BETANEWS.ID, DEMAK – Sivofishery atau wanamina menjadi langkah para petambak di Demak menyelamatkan rusaknya tanggul akibat arus yang deras. Salah satu yang telah menerapkan ini adalah petambak di Dukuh Wonorejo, Desa Timbulsloko, Kecamatan Sayung.
Menurut Ketua Kelompok Tambak Barokah, Matsairi, wanamina merupakan sistem pertambakan yang menggabungkan dengan tanaman bakau. Pembuatan wanamina sudah dilakukan masyarakat sejak 2018, melalui bantuan dari Westland kepada sepuluh petani tambak di wilayahnya.
“Pada saat itu ada sepuluh tambak secara bertahap, sedangkan yang berhasil diterapkan ada enam tambak,” katanya, Rabu (16/8/2023).
Baca juga: 74 Persen Tambak di Demak Terkena Rob, Kerugian Ditaksir Capai Rp14,2 Miliar
Ia mengatakan, dengan menerapkan wanamina, tambak di Timbulsloko menjadi lebih aman dari derasnya ombak, karena terlindungi oleh lebatnya tumbuhan mangrove.
Ia menerangkan, untuk membuat sistem sivofishery mula-mula bambu dipotong menjadi beberapa bagian. Kemudian ditancapkan di sepanjang tambak dengan jarak 1,5 meter.

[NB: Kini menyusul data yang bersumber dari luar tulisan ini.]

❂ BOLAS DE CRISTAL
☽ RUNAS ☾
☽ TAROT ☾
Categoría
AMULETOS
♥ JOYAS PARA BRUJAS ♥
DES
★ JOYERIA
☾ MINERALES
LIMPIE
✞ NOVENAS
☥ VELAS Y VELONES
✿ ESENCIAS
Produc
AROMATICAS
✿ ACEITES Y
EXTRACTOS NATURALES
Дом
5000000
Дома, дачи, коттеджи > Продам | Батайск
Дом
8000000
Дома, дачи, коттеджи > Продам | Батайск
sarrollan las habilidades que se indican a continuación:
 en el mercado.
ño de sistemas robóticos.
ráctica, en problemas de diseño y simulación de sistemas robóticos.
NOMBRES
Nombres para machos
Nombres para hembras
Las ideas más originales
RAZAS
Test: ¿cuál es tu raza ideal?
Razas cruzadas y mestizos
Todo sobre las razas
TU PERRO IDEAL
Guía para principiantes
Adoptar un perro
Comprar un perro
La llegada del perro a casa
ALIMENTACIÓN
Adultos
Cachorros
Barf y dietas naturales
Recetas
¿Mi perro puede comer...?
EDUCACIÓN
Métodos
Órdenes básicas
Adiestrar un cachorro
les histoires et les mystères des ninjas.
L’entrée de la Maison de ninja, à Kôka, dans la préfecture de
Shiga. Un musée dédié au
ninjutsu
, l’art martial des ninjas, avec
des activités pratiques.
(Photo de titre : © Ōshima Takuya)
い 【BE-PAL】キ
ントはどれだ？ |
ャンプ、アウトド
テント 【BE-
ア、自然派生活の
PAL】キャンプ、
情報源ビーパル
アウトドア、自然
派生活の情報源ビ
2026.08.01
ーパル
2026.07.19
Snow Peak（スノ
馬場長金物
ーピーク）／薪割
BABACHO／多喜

Setelah itu, sedimentasi terbentuk dan ditumbuhi dengan mangrove.
“Semula itu ditanami rhizophora sebagai pemancing. Setelah satu tahun mendapat sedimentasi tanah kemudian ada avicenna jatuh di situ dan tumbuh alami,” terangnya.
“Setelah diberi wanamina, budi daya ikan itu berhasil karena tanggulnya tidak jebol, kemudian pematang-pematang bisa diberi waring sehingga bisa ditabur ikan bandeng dan kerang dara,” terangnya.
Hasil dari sistem wanamina, petambak kini dapat memanen ratusan hingga ribuan kilogram ikan setiap tahunnya.
“Untuk kerang dara taburnya dua setengah ton bisa mencapai hasil satu ton itu harga naik. Pas tabur itu kan harganya Rp3.200 per kilogram sedangkan kalau dijual Rp15-17 ribu per kilogram,” sebutnya.
Baca juga: Dukuh Bedono, Perkampungan Terakhir yang Bertahan dari “Amukan” Rob di Sayung Demak
“Kalau bandeng dengan luas 1,7 hektare itu bisa ditabur sepuluh ribu ekor, panennya tiga kali setahun bisa dapat enam kuintal. Harga per kilogram Rp20-25 ribu,” lanjutnya.
Sayangnya, dari kisaran 30 hektare tambak di Timbulsloko, hanya sekitar 12 hektare tambak yang menerapkan wanamina. Hal itu disebabkan biaya pembuatan yang lebih mahal.
“Wanamina itu kan biayanya lebih besar dan membutuhkan tenaga kalau itu dibuat ya lumayan. Satu tambak hampir Rp20 juta,” pungkasnya.